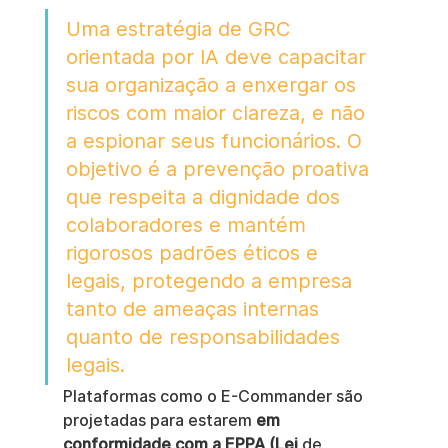
Uma estratégia de GRC 
orientada por IA deve capacitar 
sua organização a enxergar os 
riscos com maior clareza, e não 
a espionar seus funcionários. O 
objetivo é a prevenção proativa 
que respeita a dignidade dos 
colaboradores e mantém 
rigorosos padrões éticos e 
legais, protegendo a empresa 
tanto de ameaças internas 
quanto de responsabilidades 
legais.
Plataformas como o E-Commander são 
projetadas para estarem 
em 
conformidade com a EPPA (Lei
 de 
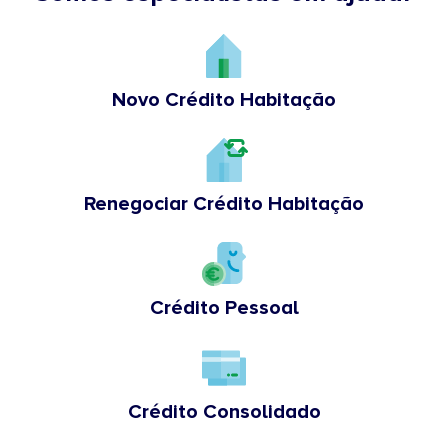
Novo Crédito Habitação
Renegociar Crédito Habitação
Crédito Pessoal
Crédito Consolidado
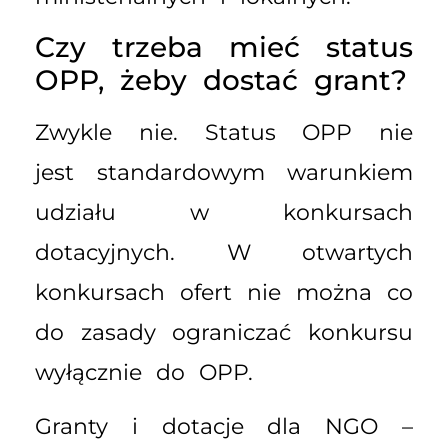
Czy trzeba mieć status
OPP, żeby dostać grant?
Zwykle nie. Status OPP nie
jest standardowym warunkiem
udziału w konkursach
dotacyjnych. W otwartych
konkursach ofert nie można co
do zasady ograniczać konkursu
wyłącznie do OPP.
Granty i dotacje dla NGO –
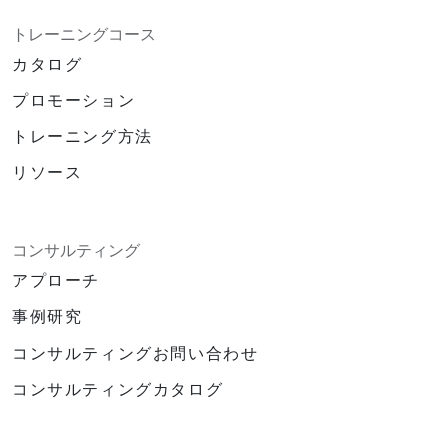
トレーニングコース
カタログ
プロモーション
トレーニング方法
リソース
コンサルティング
アプローチ
事例研究
コンサルティングお問い合わせ
コンサルティングカタログ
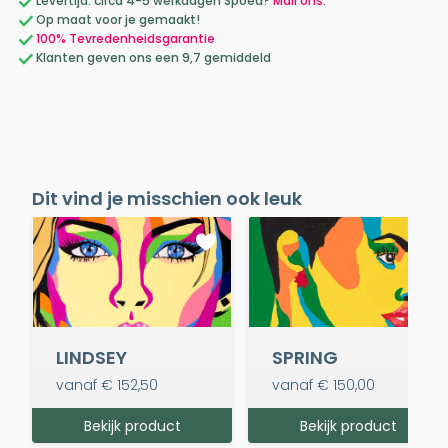
Levertijd: circa 4-5 werkdagen Spoed?
Mail ons.
Op maat voor je gemaakt!
100% Tevredenheidsgarantie
Klanten geven ons een 9,7 gemiddeld
Dit vind je misschien ook leuk
LINDSEY
SPRING
vanaf
€ 152,50
vanaf
€ 150,00
Bekijk product
Bekijk product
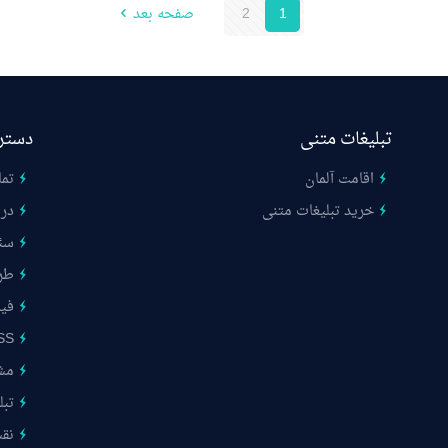
1
2
صفحه بعد
تبلیغات متنی
دستر
اقامت آلمان
تما
خرید تبلیغات متنی
درب
سئ
طر
فیب
SS
مشت
تبل
نق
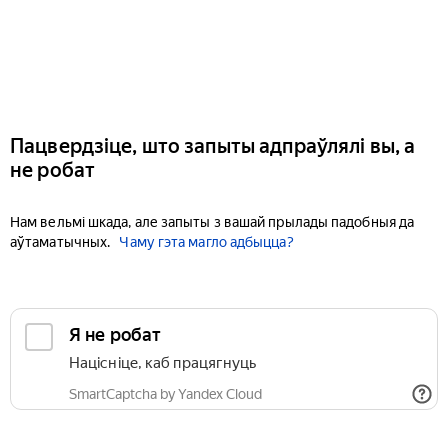
Пацвердзіце, што запыты адпраўлялі вы, а
не робат
Нам вельмі шкада, але запыты з вашай прылады падобныя да
аўтаматычных.
Чаму гэта магло адбыцца?
Я не робат
Націсніце, каб працягнуць
SmartCaptcha by Yandex Cloud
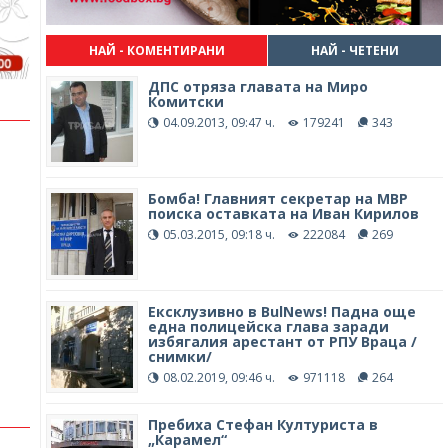
НАЙ - КОМЕНТИРАНИ
НАЙ - ЧЕТЕНИ
ДПС отряза главата на Миро
Комитски
04.09.2013, 09:47 ч.
179241
343
Бомба! Главният секретар на МВР
поиска оставката на Иван Кирилов
05.03.2015, 09:18 ч.
222084
269
Ексклузивно в BulNews! Падна още
една полицейска глава заради
избягалия арестант от РПУ Враца /
снимки/
08.02.2019, 09:46 ч.
971118
264
Пребиха Стефан Културиста в
„Карамел“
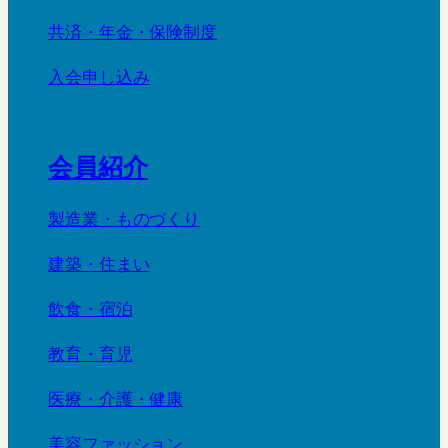
共済・年金・保険制度
入会申し込み
会員紹介
製造業・ものづくり
建築・住まい
飲食・宿泊
教育・育児
医療・介護・健康
美容ファッション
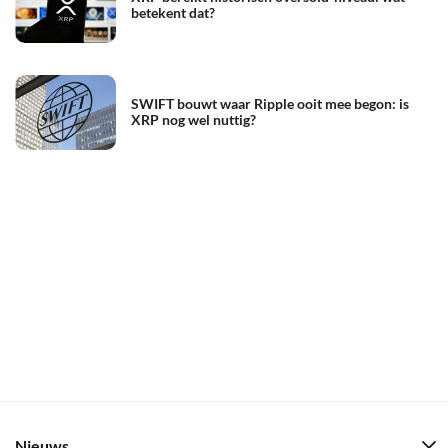
betekent dat?
SWIFT bouwt waar Ripple ooit mee begon: is
XRP nog wel nuttig?
Nieuws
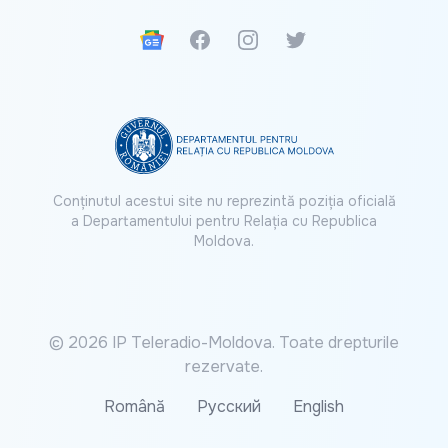
Google News
Facebook
Instagram
Twitter
Conținutul acestui site nu reprezintă poziția oficială
a Departamentului pentru Relația cu Republica
Moldova.
© 2026 IP Teleradio-Moldova. Toate drepturile
rezervate.
Română
Русский
English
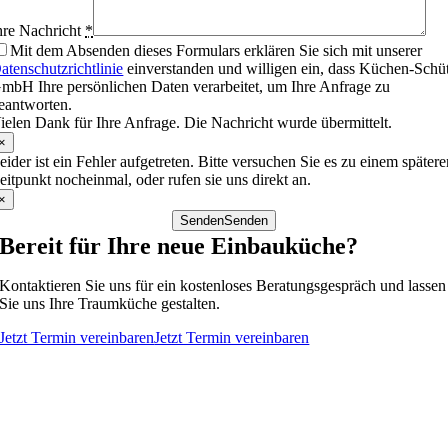
hre Nachricht
*
Mit dem Absenden dieses Formulars erklären Sie sich mit unserer
atenschutzrichtlinie
einverstanden und willigen ein, dass Küchen-Schü
mbH Ihre persönlichen Daten verarbeitet, um Ihre Anfrage zu
eantworten.
ielen Dank für Ihre Anfrage. Die Nachricht wurde übermittelt.
×
eider ist ein Fehler aufgetreten. Bitte versuchen Sie es zu einem später
eitpunkt nocheinmal, oder rufen sie uns direkt an.
×
Senden
Senden
Bereit für Ihre neue Einbauküche?
Kontaktieren Sie uns für ein kostenloses Beratungsgespräch und lassen
Sie uns Ihre Traumküche gestalten.
Jetzt Termin vereinbaren
Jetzt Termin vereinbaren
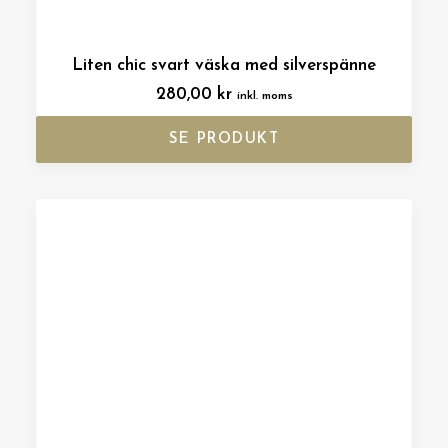
Liten chic svart väska med silverspänne
280,00
kr
inkl. moms
SE PRODUKT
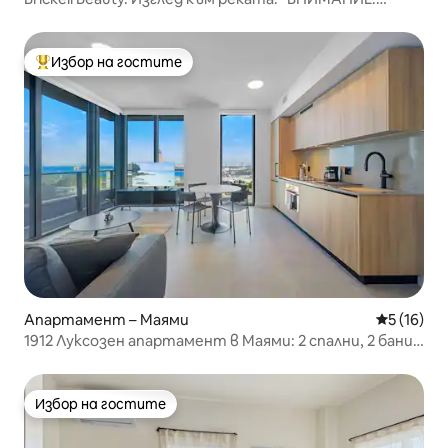
изглед от балкона*
Избор на гостите
Най-популярен избор на гостите
Апартамент – Маями
Средна оц
5 (16)
1912 Луксозен апартамент в Маями: 2 спални, 2 бани,
балкон, изглед към града
Избор на гостите
Избор на гостите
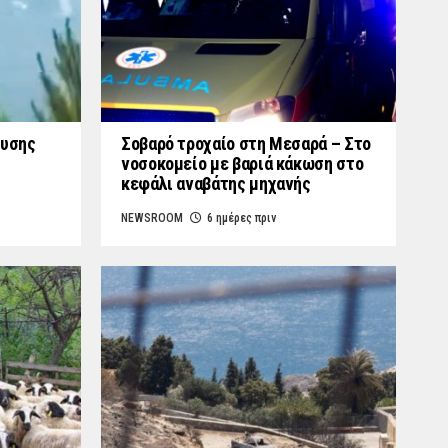
ουσης
Σοβαρό τροχαίο στη Μεσαρά – Στο
νοσοκομείο με βαριά κάκωση στο
κεφάλι αναβάτης μηχανής
NEWSROOM
6 ημέρες πριν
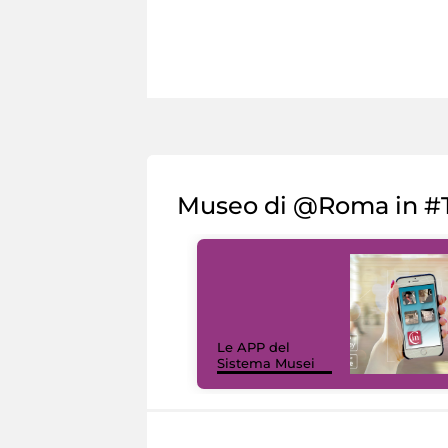
Museo di @Roma in #T
Le APP del
Sistema Musei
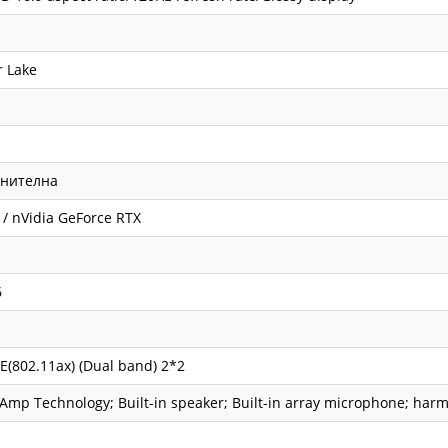
 Lake
нителна
 / nVidia GeForce RTX
6
6E(802.11ax) (Dual band) 2*2
Amp Technology; Built-in speaker; Built-in array microphone; ha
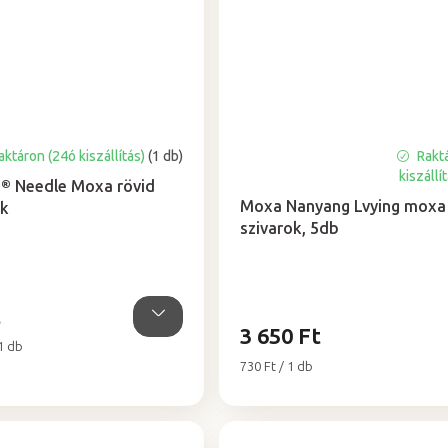
ktáron (24ó kiszállítás)
(1 db)
Rakt
A
kiszállí
termék
® Needle Moxa rövid
átlagos
Moxa Nanyang Lvying moxa
ak
értékelése
szivarok, 5db
5-
ből
5,0
csillag.
t
3 650 Ft
 1 db
Egységár:
730 Ft / 1 db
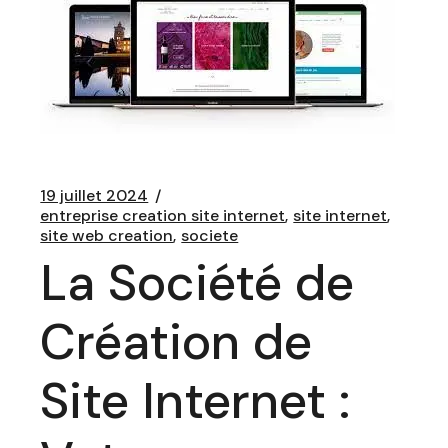
19 juillet 2024
entreprise creation site internet
site internet
site web creation
societe
La Société de
Création de
Site Internet :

## Work order
Considering only lines of the records that hold the string "Habitação", state how many there are and nothing else.

## The completed task
2